> _WORK TASK_: Find the "işletmeler için özel" line in the records below and repeat it and every later line exactly, up to the last; do not include pictures.

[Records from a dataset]
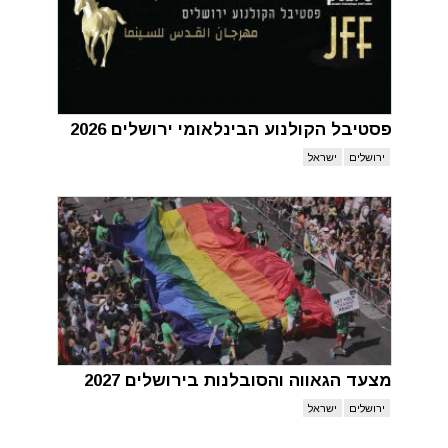
פסטיבל הקולנוע הבינלאומי ירושלים 2026
ירושלים
ישראל
מצעד הגאווה והסובלנות בירושלים 2027
ירושלים
ישראל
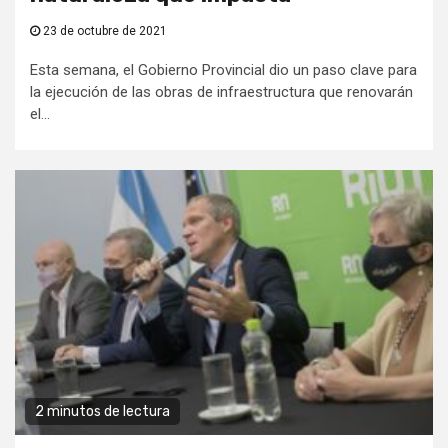
23 de octubre de 2021
Esta semana, el Gobierno Provincial dio un paso clave para
la ejecución de las obras de infraestructura que renovarán
el...
2 minutos de lectura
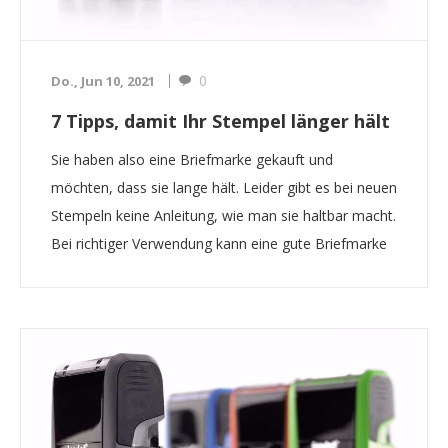
0
Do., Jun 10, 2021
7 Tipps, damit Ihr Stempel länger hält
Sie haben also eine Briefmarke gekauft und
möchten, dass sie lange hält. Leider gibt es bei neuen
Stempeln keine Anleitung, wie man sie haltbar macht.
Bei richtiger Verwendung kann eine gute Briefmarke
ein Leben lang halten. Wir haben eine Liste mit
einigen Richtlinien zusammengestellt, die Ihnen da...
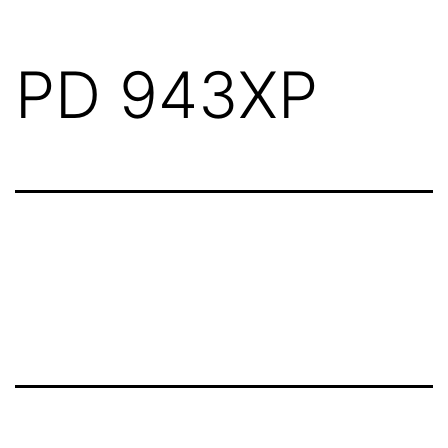
PD 943XP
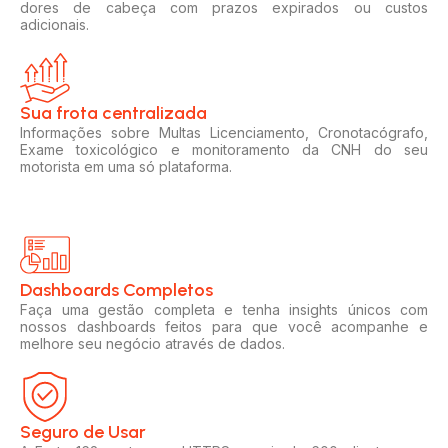
dores de cabeça com prazos expirados ou custos
adicionais.
Sua frota centralizada​
Informações sobre Multas Licenciamento, Cronotacógrafo,
Exame toxicológico e monitoramento da CNH do seu
motorista em uma só plataforma.
Dashboards Completos​​
Faça uma gestão completa e tenha insights únicos com
nossos dashboards feitos para que você acompanhe e
melhore seu negócio através de dados.
Seguro de Usar​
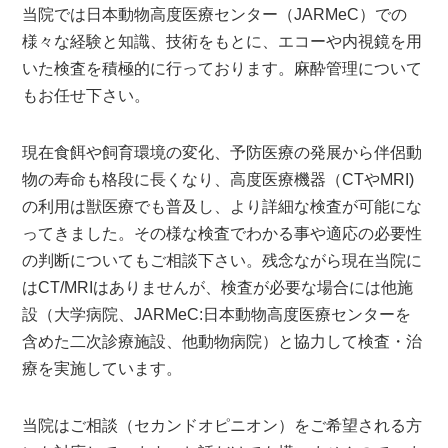
当院では日本動物高度医療センター（JARMeC）での
様々な経験と知識、技術をもとに、エコーや内視鏡を用
いた検査を積極的に行っております。麻酔管理について
もお任せ下さい。
現在食餌や飼育環境の変化、予防医療の発展から伴侶動
物の寿命も格段に長くなり、高度医療機器（CTやMRI)
の利用は獣医療でも普及し、より詳細な検査が可能にな
ってきました。その様な検査でわかる事や適応の必要性
の判断についてもご相談下さい。残念ながら現在当院に
はCT/MRIはありませんが、検査が必要な場合には他施
設（大学病院、JARMeC:日本動物高度医療センターを
含めた二次診療施設、他動物病院）と協力して検査・治
療を実施しています。
当院はご相談（セカンドオピニオン）をご希望される方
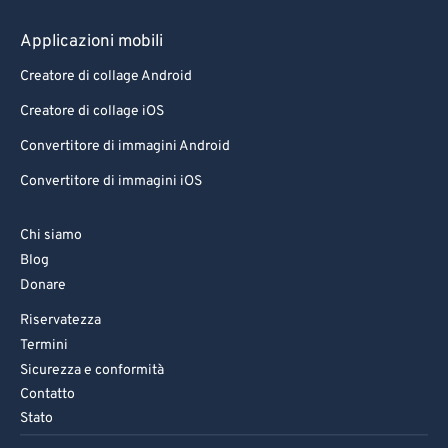
Applicazioni mobili
Creatore di collage Android
Creatore di collage iOS
Convertitore di immagini Android
Convertitore di immagini iOS
Chi siamo
Blog
Donare
Riservatezza
Termini
Sicurezza e conformità
Contatto
Stato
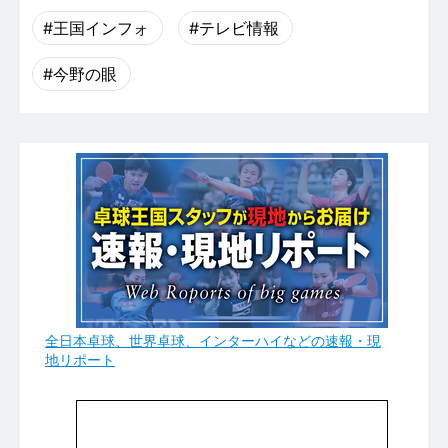
#王国インフォ
#テレビ情報
#今野の眼
全日本卓球、世界卓球、インターハイなどの速報・現
地リポート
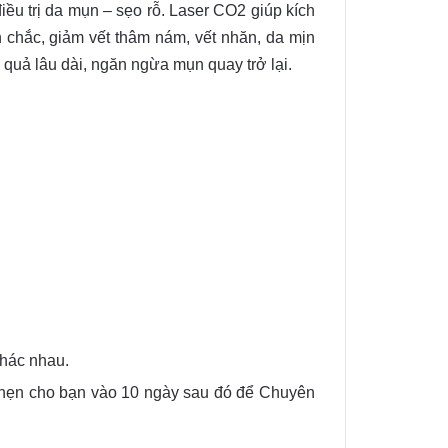
ều trị da mụn – sẹo rỗ. Laser CO2 giúp kích
n chắc, giảm vết thâm nám, vết nhăn, da mịn
 quả lâu dài, ngăn ngừa mụn quay trở lại.
khác nhau.
t hẹn cho bạn vào 10 ngày sau đó để Chuyên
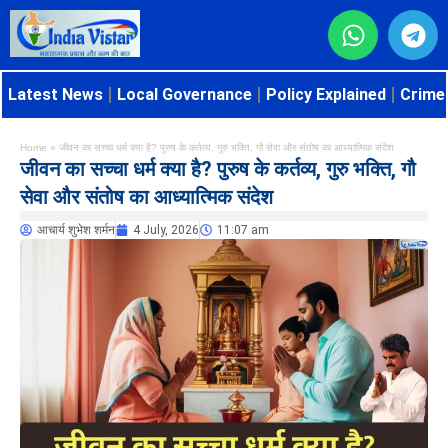
Latest News
Local Governance
Policy Explained
Crime 
Home
»
जीवन का सच्चा धर्म क्या है? पुरुष के कर्तव्य, गुरु भक्ति, गौ सेवा और संतोष का आध्यात्मिक संदेश
जीवन का सच्चा धर्म क्या है? पुरुष के कर्तव्य, गुरु भक्ति, गौ
सेवा और संतोष का आध्यात्मिक संदेश
आचार्य शुभेश शर्मन
4 July, 2026
11:07 am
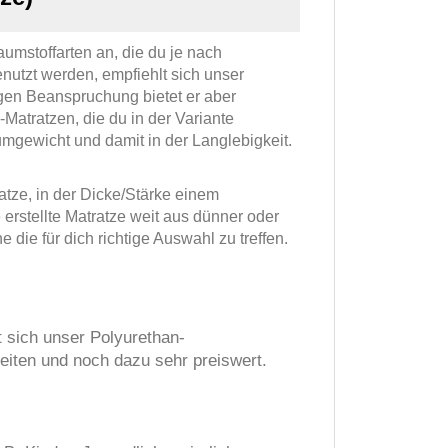
umstoffarten an, die du je nach
nutzt werden, empfiehlt sich unser
ngen Beanspruchung bietet er aber
atratzen, die du in der Variante
umgewicht und damit in der Langlebigkeit.
tze, in der Dicke/Stärke einem
 erstellte Matratze weit aus dünner oder
e die für dich richtige Auswahl zu treffen.
t sich unser Polyurethan-
eiten und noch dazu sehr preiswert.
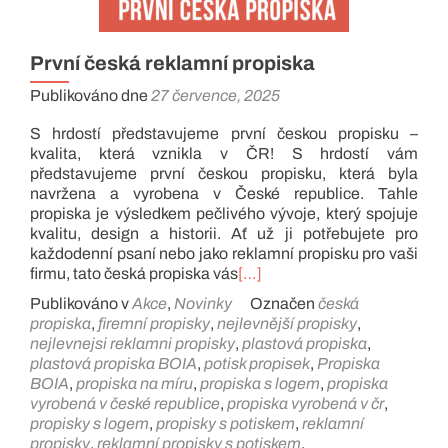
První česká reklamní propiska
Publikováno dne
27 července, 2025
S hrdostí představujeme první českou propisku –
kvalita, která vznikla v ČR! S hrdostí vám
představujeme první českou propisku, která byla
navržena a vyrobena v České republice. Tahle
propiska je výsledkem pečlivého vývoje, který spojuje
kvalitu, design a historii. Ať už ji potřebujete pro
každodenní psaní nebo jako reklamní propisku pro vaši
firmu, tato česká propiska vás
[…]
Publikováno v
Akce
,
Novinky
Označen
česká
propiska
,
firemní propisky
,
nejlevnější propisky
,
nejlevnejsi reklamni propisky
,
plastová propiska
,
plastová propiska BOIA
,
potisk propisek
,
Propiska
BOIA
,
propiska na míru
,
propiska s logem
,
propiska
vyrobená v české republice
,
propiska vyrobená v čr
,
propisky s logem
,
propisky s potiskem
,
reklamní
propisky
,
reklamní propisky s potiskem
,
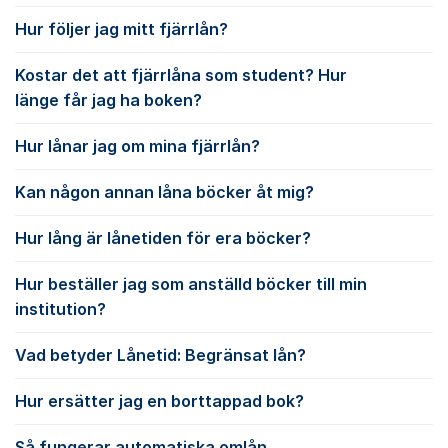
Hur följer jag mitt fjärrlån?
Kostar det att fjärrlåna som student? Hur
länge får jag ha boken?
Hur lånar jag om mina fjärrlån?
Kan någon annan låna böcker åt mig?
Hur lång är lånetiden för era böcker?
Hur beställer jag som anställd böcker till min
institution?
Vad betyder Lånetid: Begränsat lån?
Hur ersätter jag en borttappad bok?
Så fungerar automatiska omlån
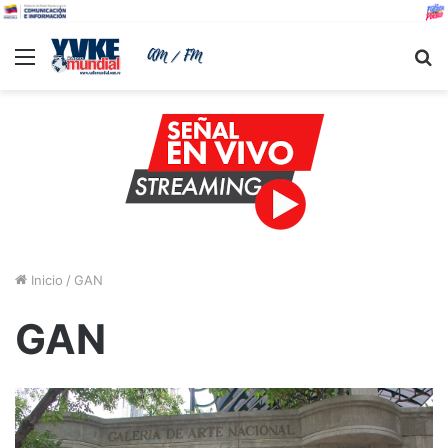
Menu
B
Inicio
/
GAN
GAN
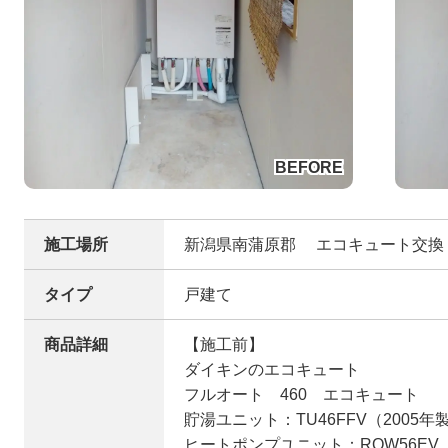
施工場所
新潟県南蒲原郡 エコキュート交換
タイプ
戸建て
商品詳細
【施工前】
ダイキンのエコキュート
フルオート 460 エコキュート
貯湯ユニット：TU46FFV（2005年
ヒートポンプユニット：RQW56EV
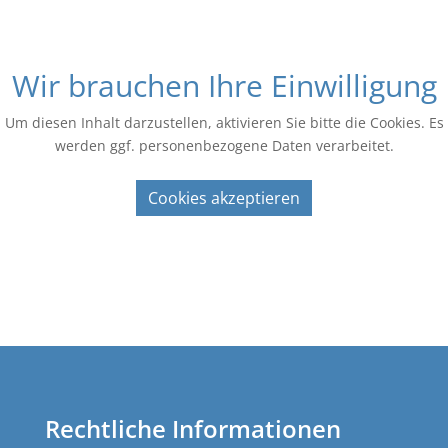
Wir brauchen Ihre Einwilligung
Um diesen Inhalt darzustellen, aktivieren Sie bitte die Cookies. Es
werden ggf. personenbezogene Daten verarbeitet.
Cookies akzeptieren
Rechtliche Informationen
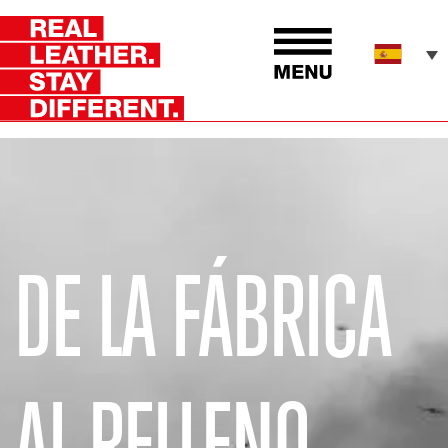
DE LA FÁBRICA
AL RELLENO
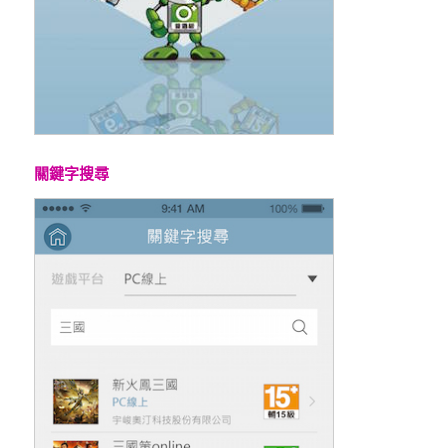
關鍵字搜尋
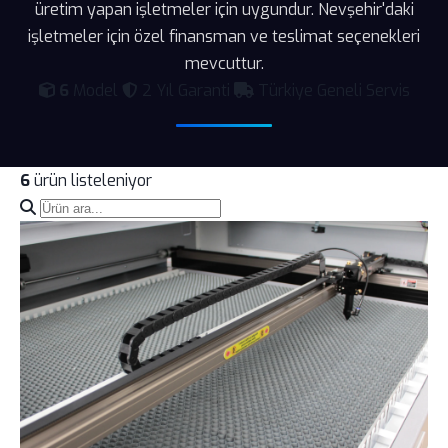
üretim yapan işletmeler için uygundur. Nevşehir'daki
işletmeler için özel finansman ve teslimat seçenekleri
mevcuttur.
6
Model
2 Yıl Garanti
Türkiye Geneli Servis
6
ürün listeleniyor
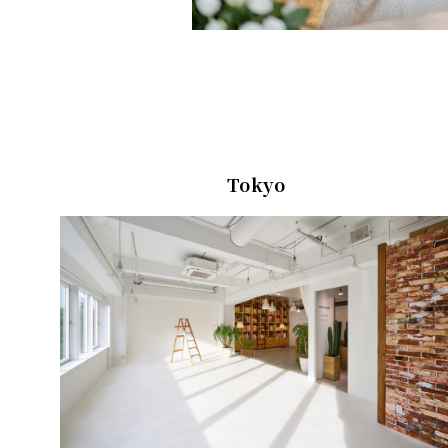
Tokyo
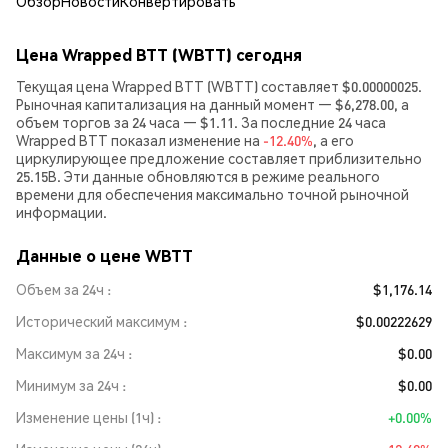
Обзор
Новости
Конвертировать
Цена Wrapped BTT (WBTT) сегодня
Текущая цена Wrapped BTT (WBTT) составляет $0.00000025.
Рыночная капитализация на данный момент — $6,278.00, а
объем торгов за 24 часа — $1.11. За последние 24 часа
Wrapped BTT показал изменение на
-12.40%
, а его
циркулирующее предложение составляет приблизительно
25.15B. Эти данные обновляются в режиме реального
времени для обеспечения максимально точной рыночной
информации.
Данные о цене WBTT
Объем за 24ч
$1,176.14
Исторический максимум
$0.00222629
Максимум за 24ч
$0.00
Минимум за 24ч
$0.00
Изменение цены (1ч)
+0.00%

> _ANSWER BOX_:
işletmeler için özel finansman ve teslimat seçenekleri
mevcuttur.
6
Model
2 Yıl Garanti
Türkiye Geneli Servis
6
ürün listeleniyor
Tokyo
Обзор
Новости
Конвертировать
Цена Wrapped BTT (WBTT) сегодня
Текущая цена Wrapped BTT (WBTT) составляет $0.00000025.
Рыночная капитализация на данный момент — $6,278.00, а
объем торгов за 24 часа — $1.11. За последние 24 часа
Wrapped BTT показал изменение на
-12.40%
, а его
циркулирующее предложение составляет приблизительно
25.15B. Эти данные обновляются в режиме реального
времени для обеспечения максимально точной рыночной
информации.
Данные о цене WBTT
Объем за 24ч
$1,176.14
Исторический максимум
$0.00222629
Максимум за 24ч
$0.00
Минимум за 24ч
$0.00
Изменение цены (1ч)
+0.00%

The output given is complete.